We know that $$g'(x)=g(x)$$ $g(0)=1$ Then $g(x)=e^x$
If we want to solve $y'=ay$,
We can write general solution $y'=ay$ (or if derivative both sides $y''=a^2y$) $$y=k.g(a x)=k.e^{ax}$$ where $k$ is a constant.
We can express particular solution of many differential equation via using $e^{\beta x}$ but some we cannot. For example, we can find a particular solution for
$y'=1+y^2$ (if we apply derivative both sides then we get $y''=2y^3+2y$)
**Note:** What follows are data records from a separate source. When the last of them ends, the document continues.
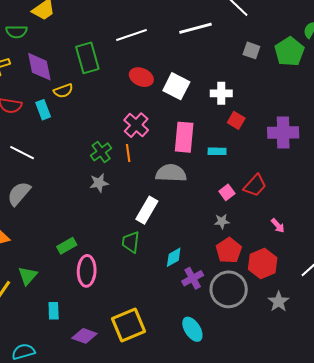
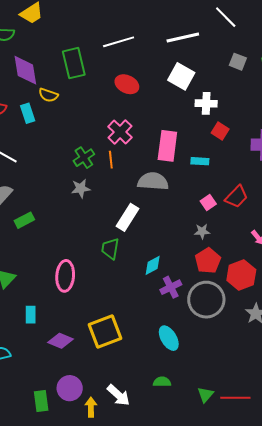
white square: (176, 86) -> (181, 76), moved
yellow semicircle: (63, 91) -> (48, 95), turned 36
green rectangle: (67, 246) -> (24, 220), moved

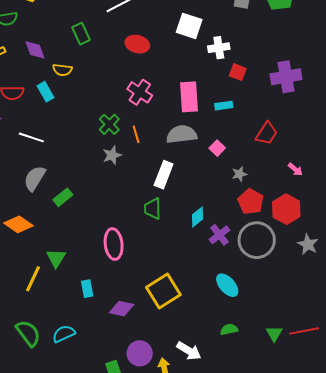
green rectangle: (74, 63) -> (81, 34), size x0.7
purple diamond: (25, 70) -> (35, 50), size x0.7
orange line: (111, 160) -> (136, 134), moved
pink square: (208, 203) -> (217, 148), moved

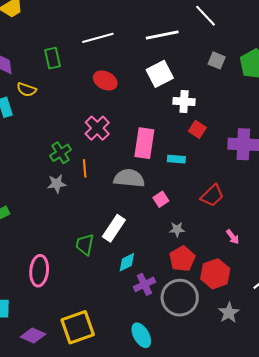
white square: (189, 26) -> (160, 74), turned 32
white rectangle: (164, 175) -> (114, 228), moved

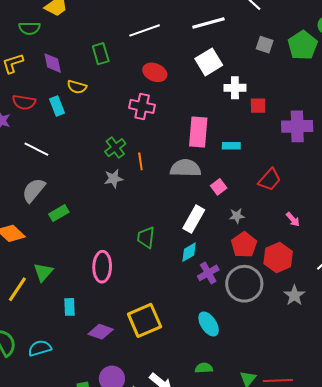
pink cross: (97, 128) -> (142, 106), moved, turned -30
red square: (197, 129) -> (258, 106), moved, turned -30
white rectangle: (114, 228) -> (194, 219), moved

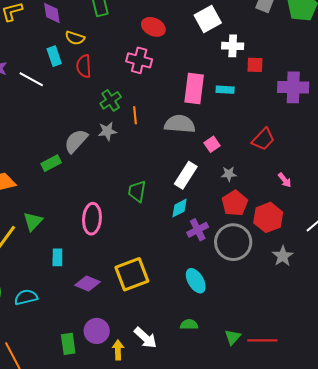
red semicircle: (24, 102) -> (84, 66), moved, turned 75
cyan rectangle: (231, 146) -> (225, 90), moved
white line: (36, 149) -> (31, 79), moved
gray semicircle: (34, 190) -> (76, 141), moved

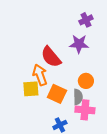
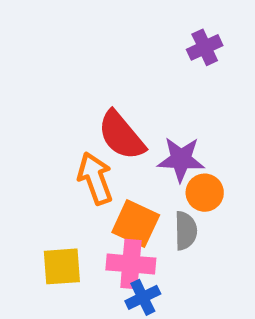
purple star: (79, 44) -> (181, 159), moved
yellow square: (31, 89) -> (62, 266), moved
pink cross: (85, 110) -> (131, 264), moved

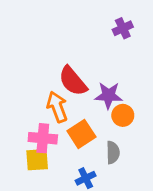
orange square: (136, 224) -> (81, 134), turned 32
gray semicircle: (186, 231) -> (113, 152), moved
pink cross: (131, 264) -> (43, 138), moved

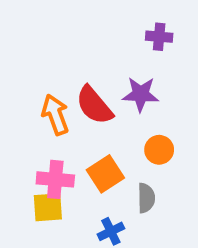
purple cross: (123, 28) -> (159, 37), turned 30
purple star: (109, 95) -> (141, 94), moved
orange arrow: (57, 107) -> (55, 115), moved

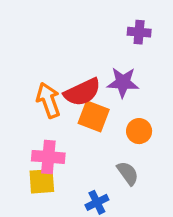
red semicircle: (94, 105) -> (82, 92), turned -75
orange square: (105, 174) -> (94, 116), moved, turned -36
gray semicircle: (146, 198) -> (128, 173), turned -35

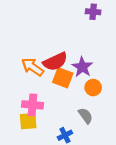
purple cross: (139, 32) -> (93, 12), moved
purple star: (123, 82) -> (82, 67), moved, turned 30
orange arrow: (48, 100) -> (32, 67), turned -35

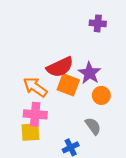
purple cross: (93, 12) -> (98, 23), moved
orange arrow: (32, 67) -> (35, 87), moved

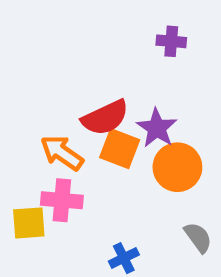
orange circle: (101, 95) -> (177, 167), size x1.5
gray semicircle: (93, 126) -> (198, 237), moved
yellow square: (30, 132) -> (29, 223), moved

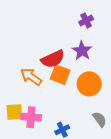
purple cross: (171, 41) -> (86, 21), turned -32
purple star: (157, 128) -> (82, 51), moved
pink cross: (62, 200) -> (31, 117), moved

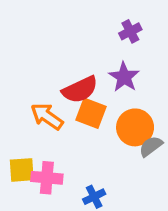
gray semicircle: (100, 119) -> (151, 146), moved, turned -91

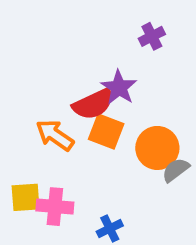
purple star: (124, 77) -> (119, 88), moved

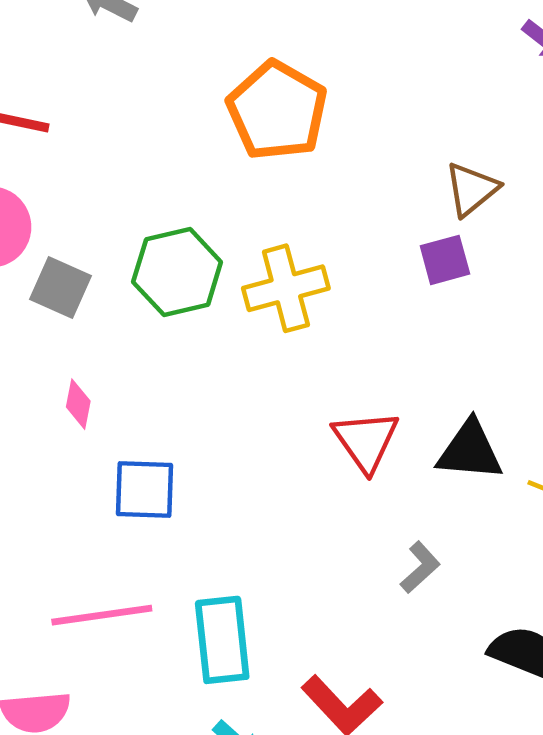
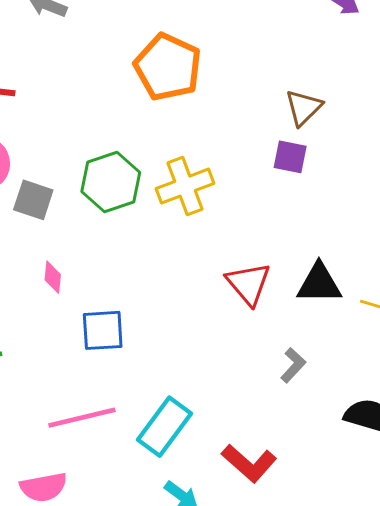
purple square: (445, 260) -> (290, 157), turned 32
cyan rectangle: (222, 640) -> (164, 427), turned 48

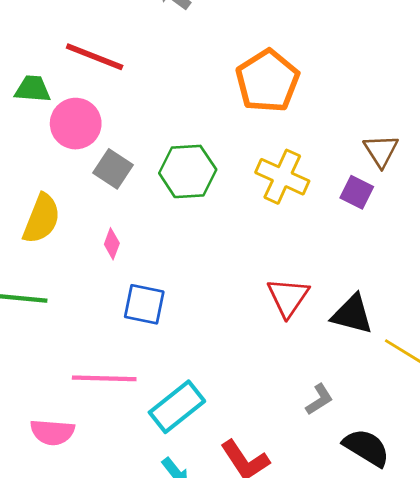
brown triangle: (304, 108) -> (381, 151), turned -33
yellow cross: (185, 186) -> (282, 177), moved, turned 30
gray L-shape: (293, 365) -> (319, 400), moved

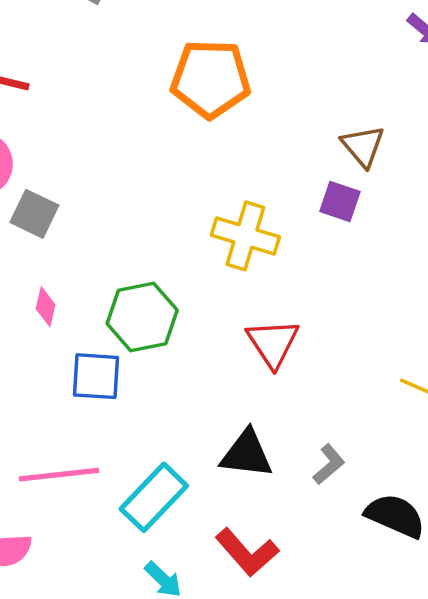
orange pentagon: (267, 81) -> (211, 79), turned -30
green hexagon: (188, 171) -> (142, 317), moved
yellow cross: (282, 177) -> (245, 236), moved
black triangle: (352, 314) -> (247, 454), moved

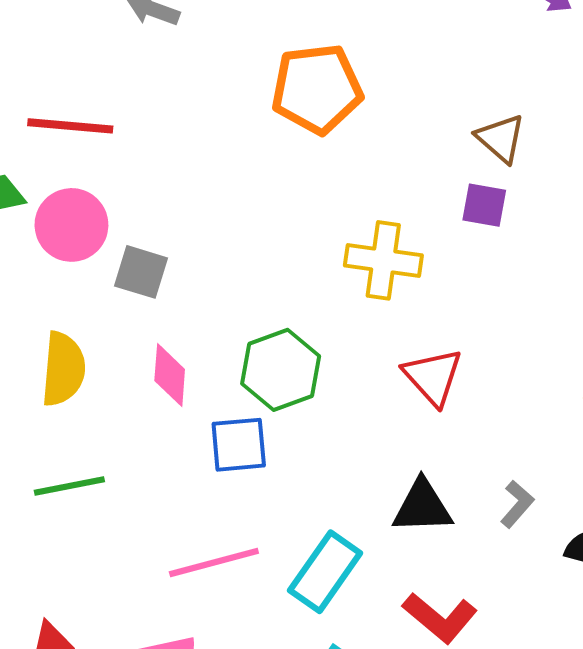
pink diamond: (46, 307) -> (170, 375), size x1.4

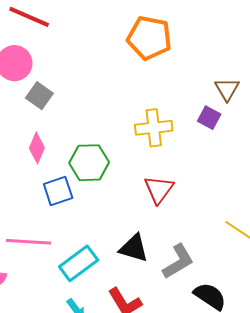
yellow cross: (383, 260) -> (154, 128), turned -33
blue square: (239, 445) -> (58, 191), turned -32
gray L-shape: (517, 504) -> (178, 262), size x1.6

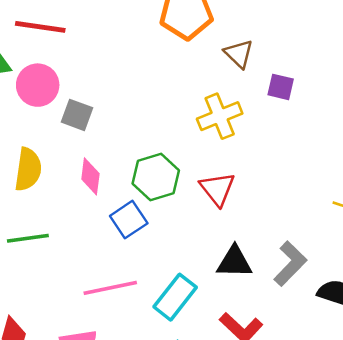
brown triangle: (227, 89) -> (239, 54), moved
red triangle: (159, 189) -> (217, 189), moved

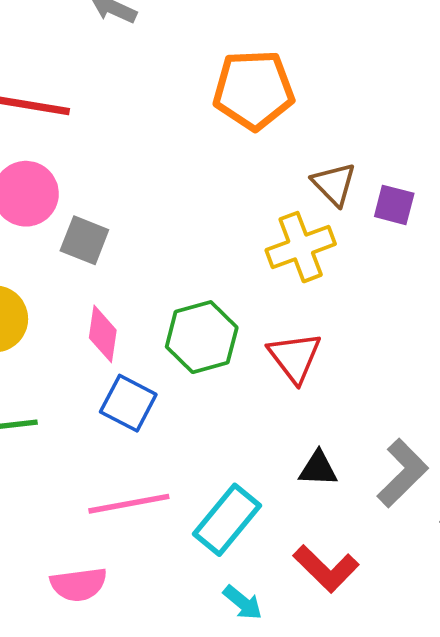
brown triangle: (239, 54) -> (334, 184), moved
blue square: (129, 220) -> (128, 403), moved, turned -30
black triangle: (234, 262) -> (318, 469), size x0.7

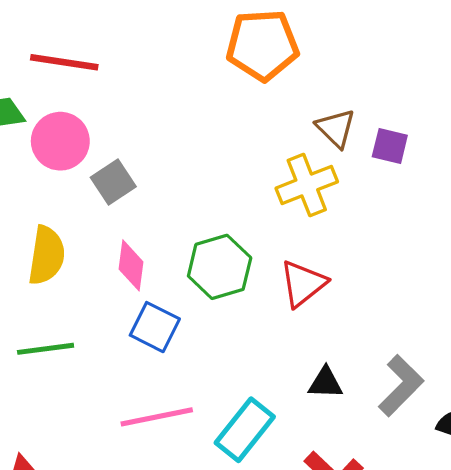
gray square: (84, 240) -> (113, 182), turned 36
red triangle: (295, 357) -> (303, 284), turned 30

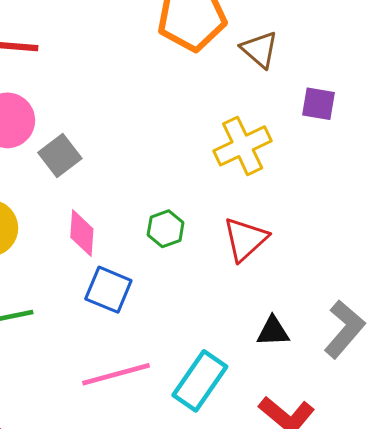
brown triangle: (336, 128) -> (260, 49), moved
green hexagon: (220, 267) -> (166, 229), size x0.6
and particular solution for $y''=2y^3+2y$ can be written: $$y=\tan(x)=-i\frac{g(ix)-g(-ix)}{g(ix)+g(-ix)}=-i\frac{e^{ix}-e^{-ix}}{e^{ix}+e^{-ix}}$$
but as I have known that we cannot solve the general differential equation ,$y''(x)=ay^3(x)+by^2(x)+cy(x)+d$ (where a,b,c are constants) via only using $e^{\beta x}$ . We need to define some non-elementery functions (elliptic functions) to find the solution. I thought to select an elliptic function to find a particular solution of general differential equation ,$$y''(x)=ay^3(x)+by^2(x)+cy(x)+d$$ by using the selected elliptic function and elementary function $e^{\beta x}$ (my aim to find a closed form with limited terms in combination of both functions or only with the selected elliptic function).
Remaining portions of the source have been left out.